EDit: but yes - that kind of thing is the future - plants have been doing something along similar lines for millions of years, it's about time we learned a lesson or two from their success.
Last edited by kalniel; 16-12-2008 at 09:44 AM.
I would have thought that yes, you need to remove the weight to compress it again to generate more energy. However, since the issue here is putting them on motorways, there would be a continual transfer of weight on and off the crystals, without burning fuel unnecessarily.
No parking your car on crystals in your garage and powering your house!
Think it through - in your arguement if movement downwards is powering the thing, then you've got to move the car up to get off the thing (or to get on it in the first place). That's an upwards movement which you didn't have before. Now, which uses more fuel - travelling flat, or travelling upwards?

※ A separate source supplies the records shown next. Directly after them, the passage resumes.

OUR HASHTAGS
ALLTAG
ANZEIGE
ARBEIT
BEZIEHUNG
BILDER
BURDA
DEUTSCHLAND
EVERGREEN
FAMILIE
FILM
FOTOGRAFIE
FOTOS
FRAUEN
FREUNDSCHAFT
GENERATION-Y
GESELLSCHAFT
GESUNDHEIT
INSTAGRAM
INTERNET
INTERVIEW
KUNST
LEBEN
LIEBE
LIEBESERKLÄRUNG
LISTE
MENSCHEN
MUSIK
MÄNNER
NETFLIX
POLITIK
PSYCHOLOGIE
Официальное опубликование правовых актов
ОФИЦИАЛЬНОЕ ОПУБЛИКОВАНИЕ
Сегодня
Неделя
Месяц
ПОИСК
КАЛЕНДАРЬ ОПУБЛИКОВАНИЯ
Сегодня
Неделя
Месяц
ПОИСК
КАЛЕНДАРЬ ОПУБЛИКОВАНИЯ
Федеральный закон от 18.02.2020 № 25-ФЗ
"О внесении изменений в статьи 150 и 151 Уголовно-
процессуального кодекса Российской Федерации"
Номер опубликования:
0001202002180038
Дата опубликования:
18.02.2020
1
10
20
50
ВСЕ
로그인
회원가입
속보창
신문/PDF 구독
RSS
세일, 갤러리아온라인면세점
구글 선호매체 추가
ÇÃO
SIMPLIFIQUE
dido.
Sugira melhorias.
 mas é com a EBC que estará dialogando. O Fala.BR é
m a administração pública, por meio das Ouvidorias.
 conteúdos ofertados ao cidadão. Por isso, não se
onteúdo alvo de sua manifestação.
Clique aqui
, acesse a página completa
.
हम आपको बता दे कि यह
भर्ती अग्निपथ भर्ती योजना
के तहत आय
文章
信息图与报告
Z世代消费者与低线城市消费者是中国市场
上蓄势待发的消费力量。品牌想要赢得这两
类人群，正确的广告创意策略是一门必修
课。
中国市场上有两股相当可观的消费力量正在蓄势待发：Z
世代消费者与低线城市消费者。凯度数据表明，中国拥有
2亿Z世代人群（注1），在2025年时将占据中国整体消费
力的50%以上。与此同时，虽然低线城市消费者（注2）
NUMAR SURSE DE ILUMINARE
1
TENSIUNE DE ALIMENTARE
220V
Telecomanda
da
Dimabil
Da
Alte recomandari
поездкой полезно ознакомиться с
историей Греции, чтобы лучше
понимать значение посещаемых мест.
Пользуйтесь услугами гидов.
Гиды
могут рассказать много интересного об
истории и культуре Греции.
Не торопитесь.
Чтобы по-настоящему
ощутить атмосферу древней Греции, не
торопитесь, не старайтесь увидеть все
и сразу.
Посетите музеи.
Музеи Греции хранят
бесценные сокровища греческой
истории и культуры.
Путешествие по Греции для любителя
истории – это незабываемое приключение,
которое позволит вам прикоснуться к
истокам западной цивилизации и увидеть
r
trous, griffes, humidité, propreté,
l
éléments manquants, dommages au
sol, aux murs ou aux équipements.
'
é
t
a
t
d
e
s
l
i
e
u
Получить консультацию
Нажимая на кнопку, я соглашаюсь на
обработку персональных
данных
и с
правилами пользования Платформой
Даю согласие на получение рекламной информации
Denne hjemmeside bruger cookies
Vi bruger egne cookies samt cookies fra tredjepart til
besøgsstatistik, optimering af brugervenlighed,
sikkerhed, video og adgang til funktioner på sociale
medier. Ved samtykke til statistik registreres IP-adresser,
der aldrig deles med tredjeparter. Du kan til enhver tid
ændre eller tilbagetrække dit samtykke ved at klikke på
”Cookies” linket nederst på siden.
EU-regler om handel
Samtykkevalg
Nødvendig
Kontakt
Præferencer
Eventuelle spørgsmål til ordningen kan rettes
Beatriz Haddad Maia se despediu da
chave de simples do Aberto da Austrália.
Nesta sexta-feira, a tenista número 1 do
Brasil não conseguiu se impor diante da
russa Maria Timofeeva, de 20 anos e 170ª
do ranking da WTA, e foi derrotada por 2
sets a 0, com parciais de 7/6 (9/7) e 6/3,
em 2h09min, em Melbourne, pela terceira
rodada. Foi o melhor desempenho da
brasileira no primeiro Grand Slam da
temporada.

Nope, no difference at all..
Road surface A - Without microcrystals
Road surface B - With microcrystals
Who says they have to be at different heights?
Road surfaces are usually laid by ripping away the old surface down to a depth and laying the new one down, same thing happens here.
Even if there is a slight difference in levels, there will be more differences on normal road surfaces regardless due to repairs, pot-holes, etc etc.
If you look at it logically, it's obvious there would be no difference to a normal road, in fact there is more likely to be differences in existing road surfaces along a given stretch of road which would affect consumption than any new surface.. (certain concrete parts of the A12 for example.)